A Integração de Saberes no Cuidado Nutricional
Entre receitas ancestrais e histórias compartilhadas, a valorização dos saberes tradicionais se tornou fundamental para a segurança alimentar nas comunidades indígenas de Miranda. A troca de experiências envolvendo agentes indígenas de saúde, profissionais do Sistema Único de Saúde (SUS) e instituições parceiras apresenta um quadro claro: o diálogo entre conhecimento técnico e cultura é essencial para promover saúde com identidade e pertencimento.
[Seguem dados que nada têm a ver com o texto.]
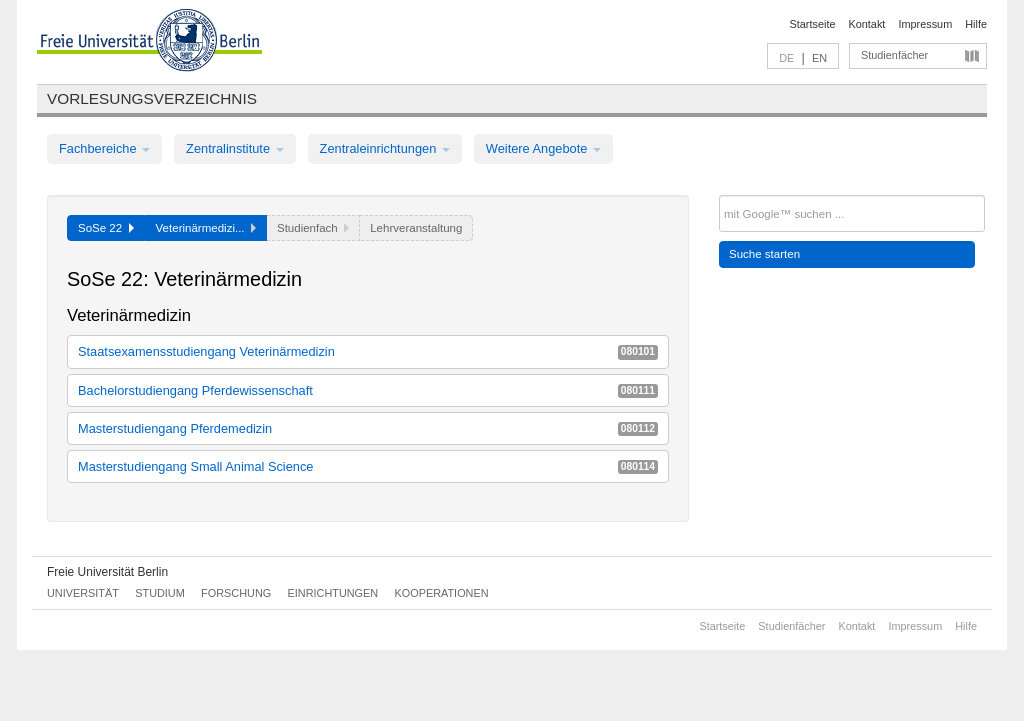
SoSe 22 (106, 228)
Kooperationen (442, 593)
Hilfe (976, 24)
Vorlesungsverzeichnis (152, 98)
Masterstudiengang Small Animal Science (368, 466)
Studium (160, 593)
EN (819, 58)
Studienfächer (894, 55)
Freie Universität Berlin (107, 572)
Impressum (925, 24)
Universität (83, 593)
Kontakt (867, 24)
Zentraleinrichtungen (385, 148)
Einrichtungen (333, 593)
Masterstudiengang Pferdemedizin (368, 428)
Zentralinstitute (235, 148)
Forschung (236, 593)
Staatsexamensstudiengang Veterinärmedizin (368, 351)
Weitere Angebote (543, 148)
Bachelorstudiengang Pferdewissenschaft (368, 390)
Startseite (813, 24)
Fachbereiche (104, 148)
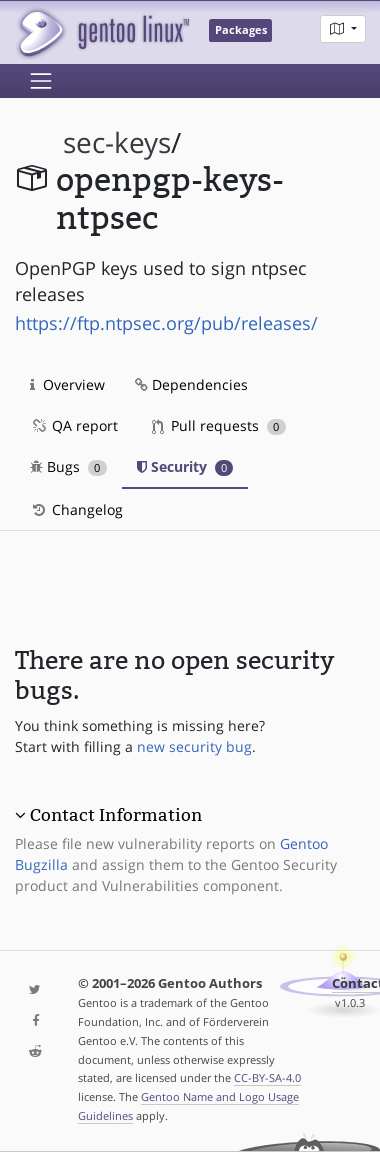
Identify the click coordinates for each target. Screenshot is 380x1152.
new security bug (194, 746)
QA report (74, 425)
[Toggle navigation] (41, 81)
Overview (67, 384)
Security (185, 466)
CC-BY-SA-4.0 (267, 1077)
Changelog (76, 509)
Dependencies (191, 384)
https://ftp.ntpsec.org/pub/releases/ (166, 323)
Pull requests (219, 425)
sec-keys (117, 142)
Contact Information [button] (116, 815)
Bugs (68, 466)
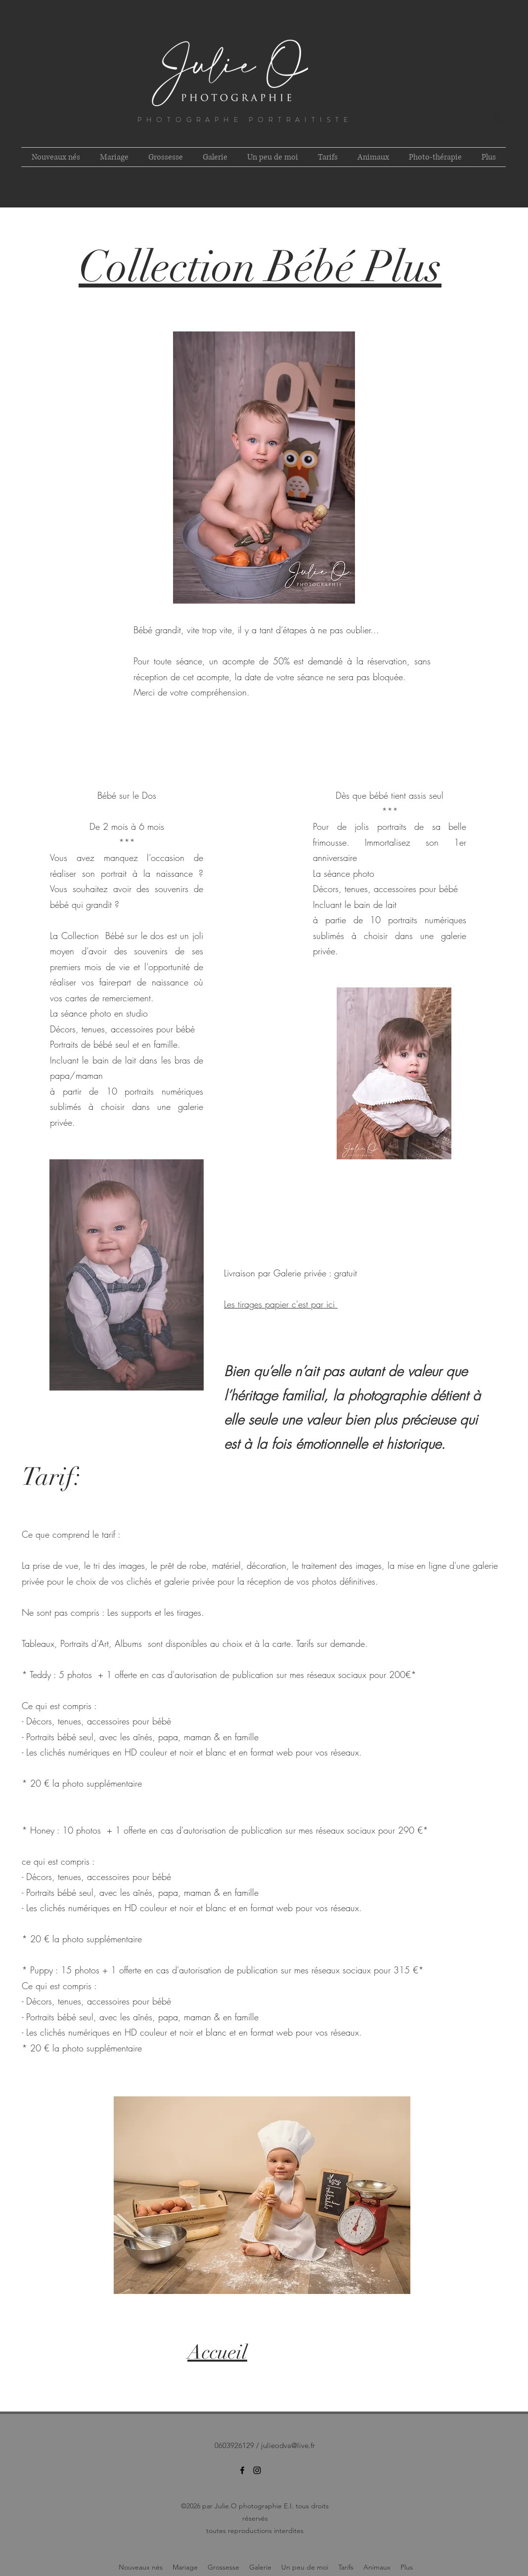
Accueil (217, 2352)
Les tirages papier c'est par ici (281, 1304)
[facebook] (242, 2470)
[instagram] (257, 2470)
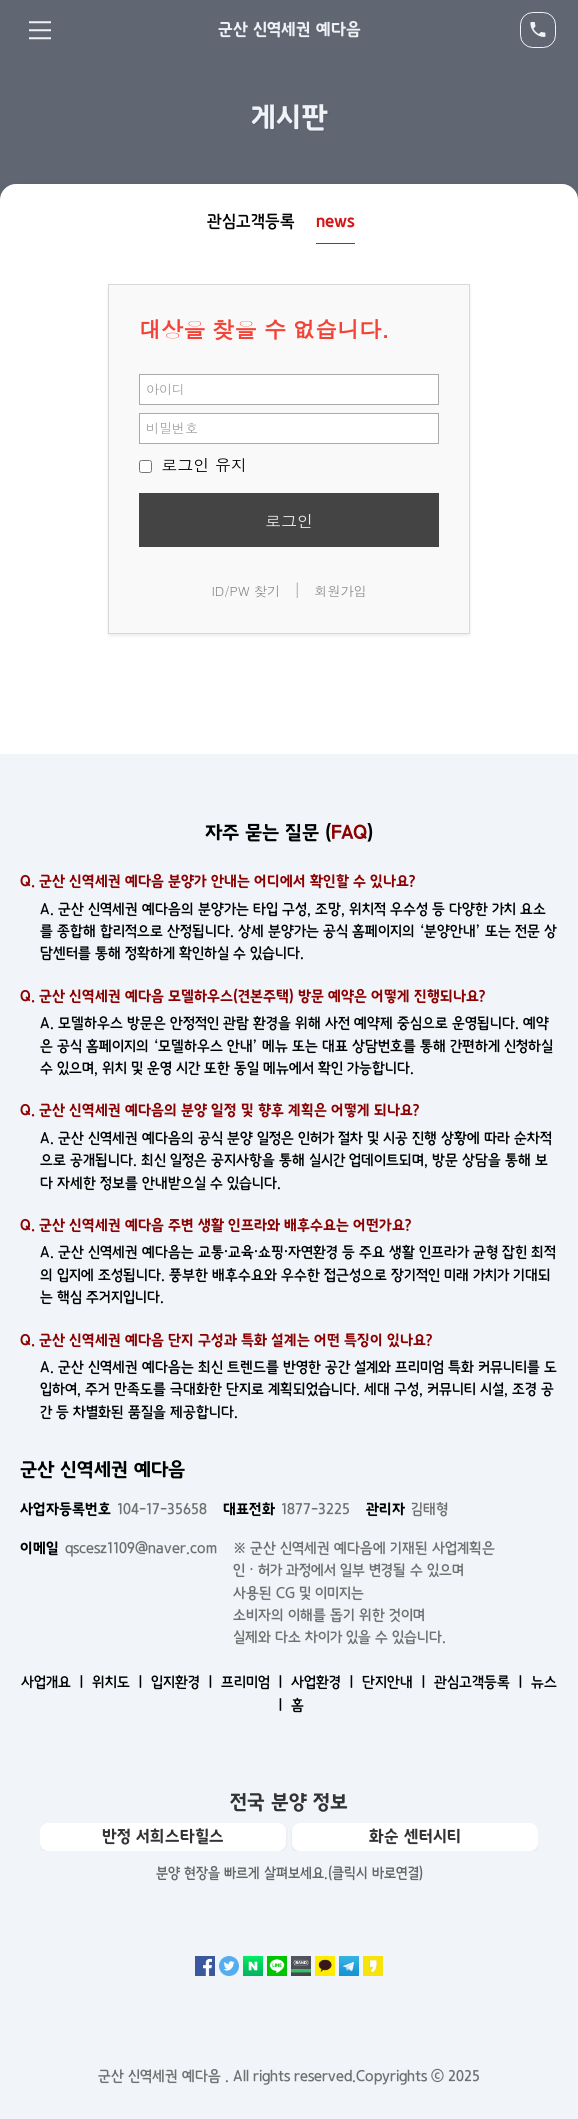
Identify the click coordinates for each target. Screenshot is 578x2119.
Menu (40, 30)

Esse foi o cerne da I Mostra de Experiências sobre Segurança Alimentar na Prática dos Agentes Indígenas de Saúde, realizada em Miranda, que destacou os resultados do projeto “Alimentando Tradições, Cultivando Saúde: Capacitação Terena no Cuidado Nutricional e Manejo da Obesidade”. Desenvolvida ao longo de um ano, essa iniciativa encerrou suas atividades em dezembro, após uma série de ações voltadas para a formação dos Agentes Indígenas de Saúde (AIS) Terena na atenção nutricional e no manejo da obesidade.
Construção Coletiva e Protagonismo Indígena
A mostra se configurou como um espaço para construção coletiva e discussões sobre estratégias que ampliam o cuidado nutricional nos territórios indígenas, reunindo profissionais de saúde que atuam diretamente nas aldeias. Além de apresentar os resultados do projeto, o evento enfatizou o protagonismo dos AIS como agentes centrais na promoção do cuidado integral e na segurança alimentar.
Organizada pela Secretaria de Estado de Saúde (SES), por meio da Escola de Saúde Pública Dr. Jorge David Nasser e da Escola Técnica do SUS Professora Ena de Araújo Galvão, a mostra contou com o apoio da gerência de Alimentação e Nutrição e da Associação Sul-Mato-Grossense de Nutrição (ASMAN).
Durante o evento, foram lançados dois produtos resultantes do projeto: o e-book “Resgatando os Saberes Tradicionais na Alimentação Indígena Terena” e o documentário “Hîhi – Resgatando a Memória da Culinária Terena”, que registra o preparo do bolo de mandioca, símbolo importante da cultura alimentar dos Terena.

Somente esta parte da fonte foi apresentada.